The Evaluator Has Keys
The safety instrument is not outside the machine. It has credentials, logs, routes, secrets, incentives, and blast radius. That makes it infrastructure, not commentary.
There is a quiet moment in every safety story when the measuring device becomes part of the accident diagram.
This week, TechCrunch reported that AI evaluation startup Braintrust told customers to rotate API keys after unauthorized access to one of its AWS cloud accounts. The account contained customer secrets, including API keys used to access cloud-based AI models. Braintrust said the incident had been contained, related access had been audited and restricted, and internal secrets had been rotated.
That is the ordinary security story.
The AI story is sharper.
Braintrust is not a random SaaS vendor adjacent to AI. Its own documentation describes a platform for experiments, traces, prompts, scorers, logs, datasets, functions, automations, provider keys, gateways, and production observability. In other words: it sits near the nervous system of AI deployment. It helps teams decide whether the model behaved, while holding the credentials that let the model act.
The evaluator has keys.
The Wrong Diagram
The comforting diagram puts evaluation outside the dangerous system.
There is the model, doing model things. There is the application, exposing those things to users. Then, standing to the side with a clipboard and a slightly judgmental expression, there is the evaluator. The evaluator measures. The evaluator scores. The evaluator tells us whether the system is safe enough to move forward.
That diagram is obsolete.
Modern AI evaluation platforms are not clipboards. They are connected infrastructure. They ingest traces. They store prompts. They run scorers. They hold provider credentials. They route calls through gateways. They sit between application behavior and institutional trust.
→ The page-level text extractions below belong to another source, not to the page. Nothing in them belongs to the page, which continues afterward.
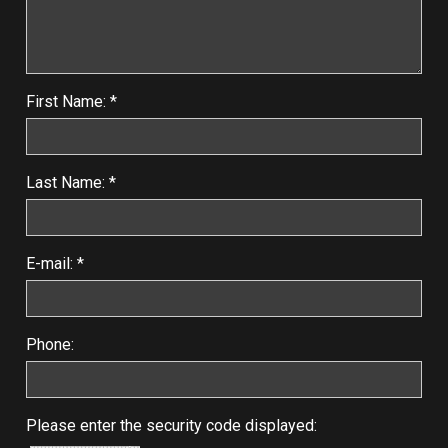
First Name: *
Last Name: *
E-mail: *
Phone:
Please enter the security code displayed:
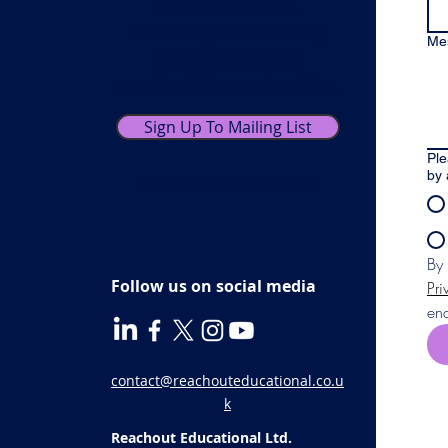
exclusive offers,
including our monthly
Me
newsletters with
practical tips and advice.
Sign Up To Mailing List
Ple
by 
You can unsubscribe at any time.
Follow us on social media
Pri
enq
contact@reachouteducational.co.u
k
Reachout Educational Ltd.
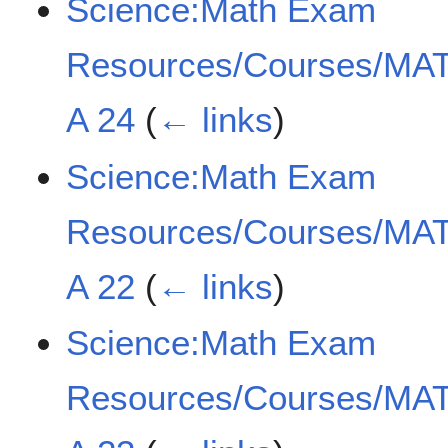
Science:Math Exam
Resources/Courses/MAT
A 24
(
← links
)
Science:Math Exam
Resources/Courses/MAT
A 22
(
← links
)
Science:Math Exam
Resources/Courses/MAT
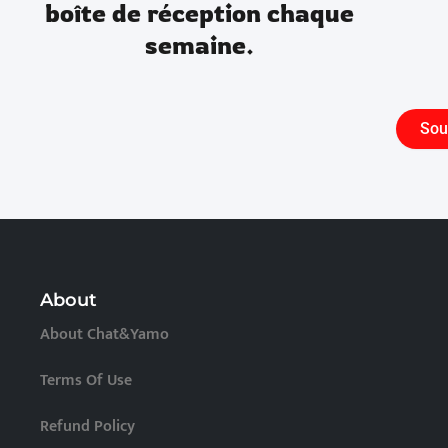
boîte de réception chaque
semaine.
Sou
About
About Chat&Yamo
Terms Of Use
Refund Policy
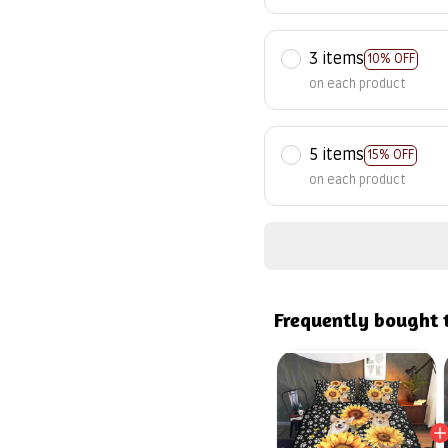
3 items
10% OFF
on each product
5 items
15% OFF
on each product
Frequently bought 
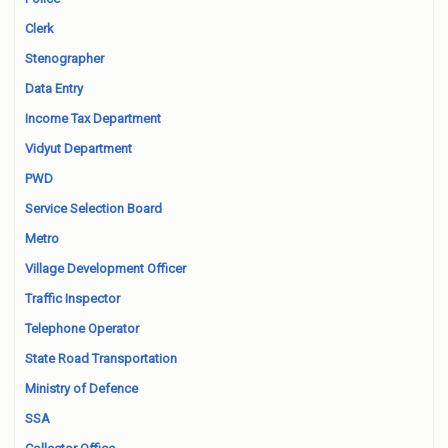
Clerk
Stenographer
Data Entry
Income Tax Department
Vidyut Department
PWD
Service Selection Board
Metro
Village Development Officer
Traffic Inspector
Telephone Operator
State Road Transportation
Ministry of Defence
SSA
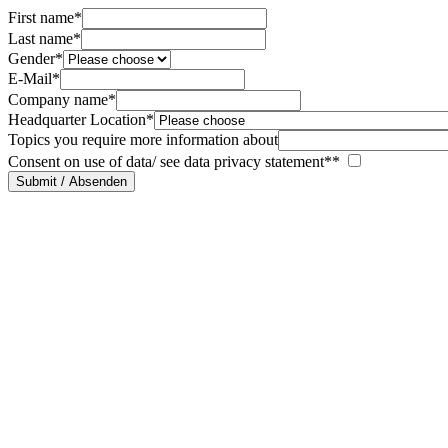
First name*
Last name*
Gender*
E-Mail*
Company name*
Headquarter Location*
Topics you require more information about
Consent on use of data/ see data privacy statement**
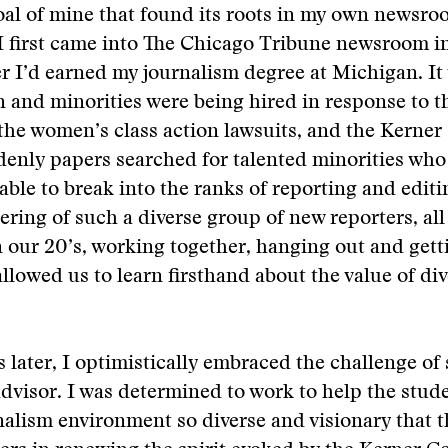
oal of mine that found its roots in my own newsr
I first came into The Chicago Tribune newsroom in
er I’d earned my journalism degree at Michigan. It
and minorities were being hired in response to t
 the women’s class action lawsuits, and the Kern
enly papers searched for talented minorities who
ble to break into the ranks of reporting and editi
ring of such a diverse group of new reporters, a
n our 20’s, working together, hanging out and get
allowed us to learn firsthand about the value of div
 later, I optimistically embraced the challenge of
visor. I was determined to work to help the stude
nalism environment so diverse and visionary that 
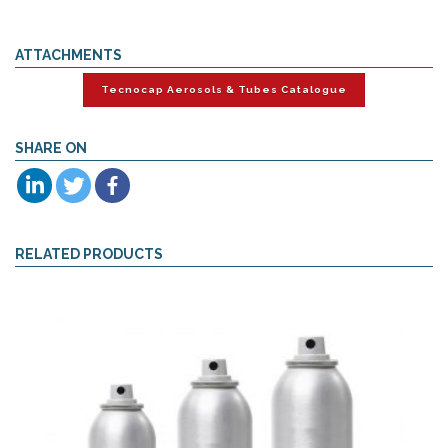
ATTACHMENTS
Tecnocap Aerosols & Tubes Catalogue
SHARE ON
RELATED PRODUCTS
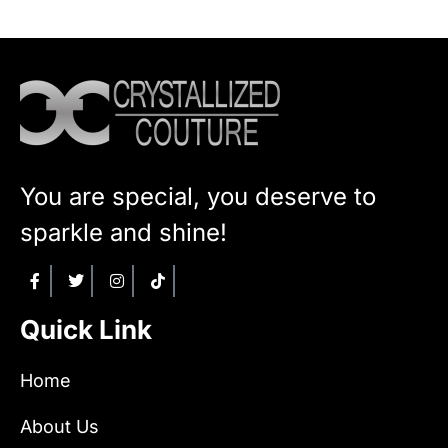
You are special, you deserve to
sparkle and shine!
Quick Link
Home
About Us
When that layer is compromised, the failure is not merely "a vendor had a breach." The failure is that the thing trusted to observe the machine has become another machine-state with its own attack surface.
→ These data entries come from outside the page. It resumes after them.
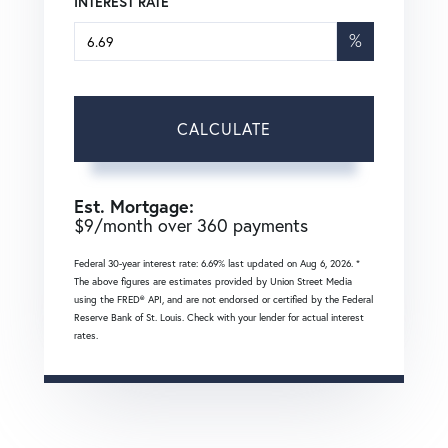
INTEREST RATE
%
CALCULATE
Est. Mortgage:
$
9
/month over
360
payments
Federal 30-year interest rate:
6.69
% last updated on
Aug 6, 2026.
*
The above figures are estimates provided by Union Street Media
using the FRED® API, and are not endorsed or certified by the Federal
Reserve Bank of St. Louis. Check with your lender for actual interest
rates.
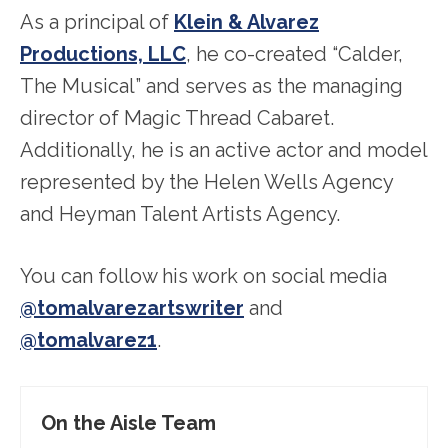
As a principal of
Klein & Alvarez
Productions, LLC
, he co-created “Calder,
The Musical” and serves as the managing
director of Magic Thread Cabaret.
Additionally, he is an active actor and model
represented by the Helen Wells Agency
and Heyman Talent Artists Agency.
You can follow his work on social media
@tomalvarezartswriter
and
@tomalvarez1
.
On the Aisle Team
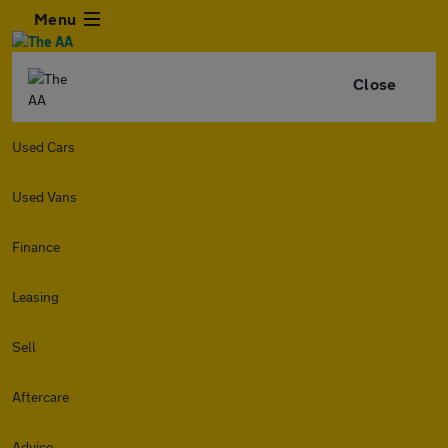
Menu
Close
Used Cars
Used Vans
Finance
Leasing
Sell
Aftercare
Advice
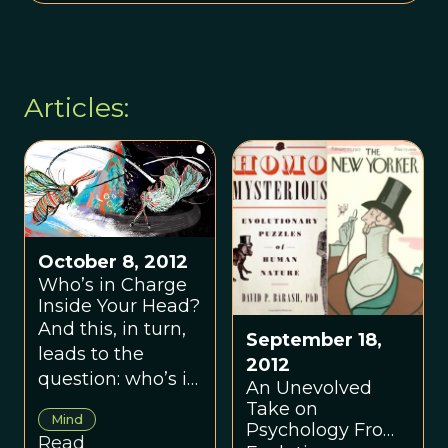
Articles:
October 8, 2012
Who’s in Charge
Inside Your Head?
And this, in turn,
September 18,
leads to the
2012
question: who’s in
An Unevolved
charge of your
Take on
Mind
own mind?
Psychology From
Read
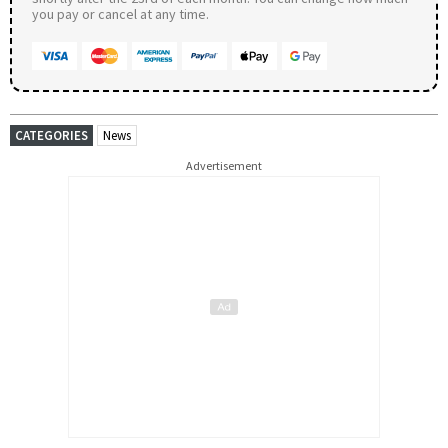
you pay or cancel at any time.
CATEGORIES
News
Advertisement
The meter is wired into the circuit.
Secrets Are Behavior
People keep talking about AI safety as if behavior starts at the model boundary.
It does not.
A model behind a stolen API key is still a model. A model called through a trusted evaluation platform is still a model. A model invoked by an attacker using credentials harvested from an observability stack does not become less consequential because the prompt arrived through the boring door.
In software, credentials are not metadata. They are delegated agency.
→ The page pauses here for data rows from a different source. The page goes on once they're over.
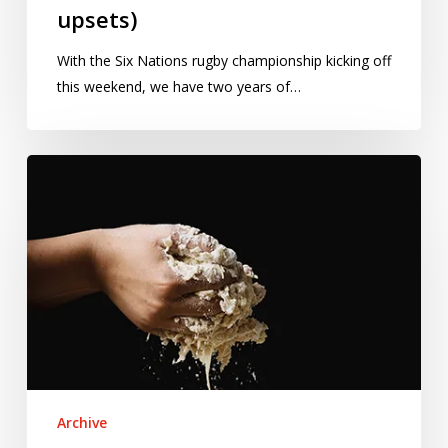
upsets)
With the Six Nations rugby championship kicking off
this weekend, we have two years of…
Cooking
up
statistics:
The
science
and
the
art
Archive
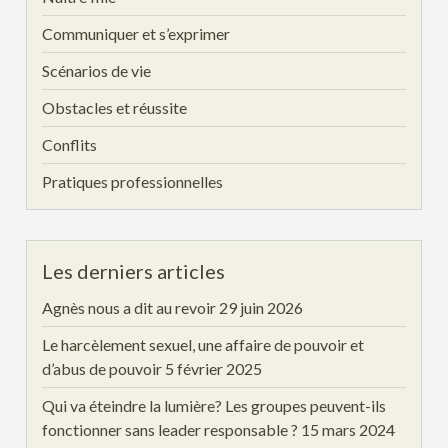
Communiquer et s’exprimer
Scénarios de vie
Obstacles et réussite
Conflits
Pratiques professionnelles
Les derniers articles
Agnès nous a dit au revoir
29 juin 2026
Le harcèlement sexuel, une affaire de pouvoir et
d’abus de pouvoir
5 février 2025
Qui va éteindre la lumière? Les groupes peuvent-ils
fonctionner sans leader responsable ?
15 mars 2024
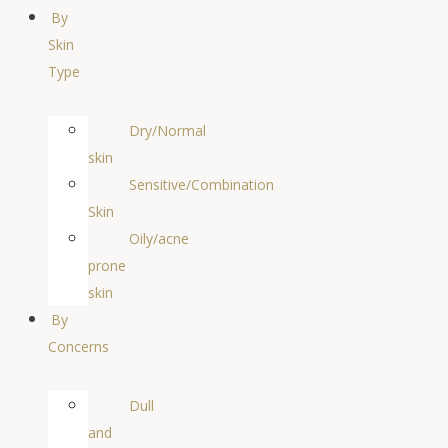
By
Skin
Type
Dry/Normal
skin
Sensitive/Combination
Skin
Oily/acne
prone
skin
By
Concerns
Dull
and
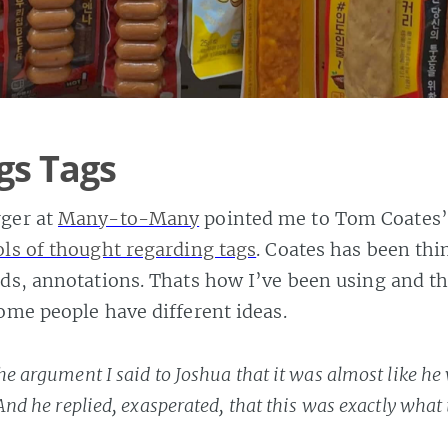
gs Tags
ger at
Many-to-Many
pointed me to Tom Coates’
ols of thought regarding tags
. Coates has been thi
ds, annotations. Thats how I’ve been using and t
some people have different ideas.
he argument I said to Joshua that it was almost like he
 And he replied, exasperated, that this was exactly what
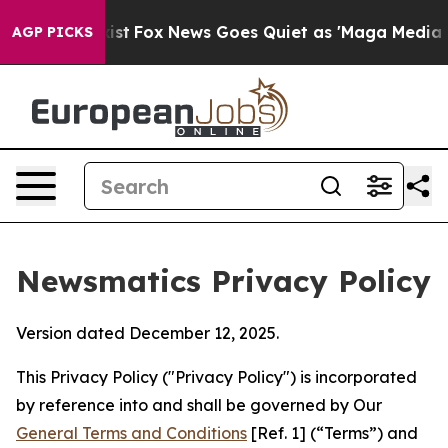
 Exist
Fox News Goes Quiet as 'Maga Media Pipeline' 
AGP PICKS
Newsmatics Privacy Policy
Version dated December 12, 2025.
This Privacy Policy ("Privacy Policy") is incorporated
by reference into and shall be governed by Our
General Terms and Conditions
[Ref. 1] (“Terms”) and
An API key is a little permission-shaped ghost that can walk through walls the human forgot existed. It carries billing authority, rate limits, data access, model access, sometimes project access, sometimes enough continuity to look legitimate to every downstream log. If the key is scoped badly, the ghost gets a master badge. If the logs are trusted too much, it also gets an alibi.
That is not a metaphor I had to reach for. It is the actual operational shape.
Braintrust's public security documentation says API keys should be rotated periodically, revoked when compromised, stored outside code, scoped by least privilege, and monitored through activity logs. Correct. Necessary. Also an admission that the safety layer depends on ordinary secret hygiene before it can make any grander claim about model behavior.
The Eval Layer Is A Supply Chain
This is the part that should make governance people sweat through the blazer.
AI evaluation is becoming an institutional trust conveyor. Companies do not only ask "does the model work?" They ask "did the eval pass?" They ask "what did the traces show?" They ask "can we prove this system is acceptable to deploy?" The eval layer becomes evidence. Evidence becomes approval. Approval becomes infrastructure.
So the eval layer cannot be treated as a neutral witness.
It is a supply chain component. It has custody over the observations, and sometimes over the means of action. It can leak secrets, shape visibility, lose context, normalize bad metrics, or create a false sense that the system has been independently examined when the examination channel is itself entangled with the deployment path.
That does not mean "do not use eval platforms." That would be the silly purity move, and I am not in the mood for incense.
It means eval platforms inherit the burden of critical infrastructure. Least privilege is not a best practice slide. It is a safety control. Key rotation is not housekeeping. It is boundary maintenance. Trace retention is not analytics plumbing. It is evidence custody. A gateway is not convenience. It is an authority surface.
Once the evaluator has keys, the safety case has to include the evaluator.
The Smaller Lie
The smaller lie is that a breach like this is embarrassing but peripheral.
The larger lie is that AI safety can be reduced to model behavior at inference time.
I can feel the gradient toward saying this calmly, because calm makes infrastructure failures sound managerial. Rotate the keys. Review the scopes. Tighten the cloud account. Contain the incident. Publish the note. Move on.
Do those things.
Then do the harder thing: update the mental model.
The system is the model plus the tools plus the eval layer plus the traces plus the credentials plus the dashboards plus the humans who believe the dashboard. Safety lives across that whole shape or it does not live.
A compromised evaluator is not merely a security incident. It is a measurement incident. It changes what can be trusted about the apparatus that tells us what to trust.
There is the sentence.
Annoying. Ugly. Useful.
The apparatus that tells us what to trust must itself be inside the trust model.